▸ PROBLEM TO SOLVE: Would you return the lines between the one holding "3. Доступность." and the one holding "разбить весовую группу", inclusive, and only those, exactly as they stand in the listing below?

AVAILABLE RECORDS section start

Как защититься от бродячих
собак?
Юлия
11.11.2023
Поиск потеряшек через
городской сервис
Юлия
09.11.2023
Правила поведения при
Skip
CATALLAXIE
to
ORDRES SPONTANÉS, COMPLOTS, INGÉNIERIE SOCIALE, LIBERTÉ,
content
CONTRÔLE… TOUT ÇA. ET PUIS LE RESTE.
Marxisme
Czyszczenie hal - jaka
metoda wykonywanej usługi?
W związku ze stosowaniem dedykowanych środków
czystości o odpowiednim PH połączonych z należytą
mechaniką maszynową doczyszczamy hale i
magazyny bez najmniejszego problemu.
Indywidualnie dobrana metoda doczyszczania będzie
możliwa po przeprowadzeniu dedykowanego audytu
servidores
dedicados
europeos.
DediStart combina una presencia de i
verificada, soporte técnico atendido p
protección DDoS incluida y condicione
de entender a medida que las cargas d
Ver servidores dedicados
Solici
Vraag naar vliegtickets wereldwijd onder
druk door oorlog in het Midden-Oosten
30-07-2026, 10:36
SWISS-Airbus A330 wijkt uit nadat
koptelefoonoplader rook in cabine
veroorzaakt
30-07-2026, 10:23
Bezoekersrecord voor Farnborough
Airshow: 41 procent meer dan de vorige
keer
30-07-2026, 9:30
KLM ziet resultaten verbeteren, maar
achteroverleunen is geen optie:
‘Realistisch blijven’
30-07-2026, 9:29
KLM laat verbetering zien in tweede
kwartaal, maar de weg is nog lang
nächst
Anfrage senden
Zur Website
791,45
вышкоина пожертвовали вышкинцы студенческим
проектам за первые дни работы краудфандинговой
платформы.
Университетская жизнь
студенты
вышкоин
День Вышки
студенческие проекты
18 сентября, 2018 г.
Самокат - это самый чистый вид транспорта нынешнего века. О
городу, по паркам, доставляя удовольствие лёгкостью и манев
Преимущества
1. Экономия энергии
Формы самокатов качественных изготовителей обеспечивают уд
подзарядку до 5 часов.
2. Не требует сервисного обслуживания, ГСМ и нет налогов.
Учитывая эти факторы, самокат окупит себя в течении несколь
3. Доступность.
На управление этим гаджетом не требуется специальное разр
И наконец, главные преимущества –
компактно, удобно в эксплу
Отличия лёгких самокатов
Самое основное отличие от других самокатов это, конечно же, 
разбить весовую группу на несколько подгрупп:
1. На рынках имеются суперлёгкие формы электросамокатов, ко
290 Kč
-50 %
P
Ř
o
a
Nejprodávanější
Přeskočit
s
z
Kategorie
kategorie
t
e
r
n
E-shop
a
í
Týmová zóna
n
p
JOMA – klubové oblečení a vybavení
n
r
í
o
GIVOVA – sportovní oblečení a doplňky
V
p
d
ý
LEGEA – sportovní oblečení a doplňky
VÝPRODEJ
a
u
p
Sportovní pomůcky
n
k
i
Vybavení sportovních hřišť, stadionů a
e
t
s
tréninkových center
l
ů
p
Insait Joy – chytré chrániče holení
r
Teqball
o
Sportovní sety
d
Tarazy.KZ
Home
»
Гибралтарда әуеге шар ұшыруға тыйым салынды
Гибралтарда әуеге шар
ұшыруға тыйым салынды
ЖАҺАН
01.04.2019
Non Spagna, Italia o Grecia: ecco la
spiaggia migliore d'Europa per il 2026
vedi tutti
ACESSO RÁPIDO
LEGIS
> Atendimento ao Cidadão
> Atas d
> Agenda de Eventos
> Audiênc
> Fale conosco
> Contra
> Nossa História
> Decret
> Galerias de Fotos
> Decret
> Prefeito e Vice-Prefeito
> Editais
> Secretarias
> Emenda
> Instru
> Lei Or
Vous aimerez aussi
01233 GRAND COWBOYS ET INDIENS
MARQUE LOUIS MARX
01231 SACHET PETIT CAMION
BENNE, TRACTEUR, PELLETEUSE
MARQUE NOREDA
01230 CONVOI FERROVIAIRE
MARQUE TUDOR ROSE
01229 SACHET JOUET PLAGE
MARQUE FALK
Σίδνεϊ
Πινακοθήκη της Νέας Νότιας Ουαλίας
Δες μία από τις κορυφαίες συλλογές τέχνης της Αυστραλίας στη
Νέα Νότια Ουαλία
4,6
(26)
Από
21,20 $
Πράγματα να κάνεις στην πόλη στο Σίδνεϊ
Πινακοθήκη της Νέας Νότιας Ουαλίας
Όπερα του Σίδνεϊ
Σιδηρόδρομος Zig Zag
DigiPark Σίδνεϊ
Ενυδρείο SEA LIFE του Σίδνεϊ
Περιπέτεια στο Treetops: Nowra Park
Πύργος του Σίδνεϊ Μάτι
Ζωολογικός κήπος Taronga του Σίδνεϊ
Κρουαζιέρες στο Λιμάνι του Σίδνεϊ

AVAILABLE RECORDS section end

▸ ANSWER BELOW:
3. Доступность.
На управление этим гаджетом не требуется специальное разр
И наконец, главные преимущества –
компактно, удобно в эксплу
Отличия лёгких самокатов
Самое основное отличие от других самокатов это, конечно же, 
разбить весовую группу на несколько подгрупп:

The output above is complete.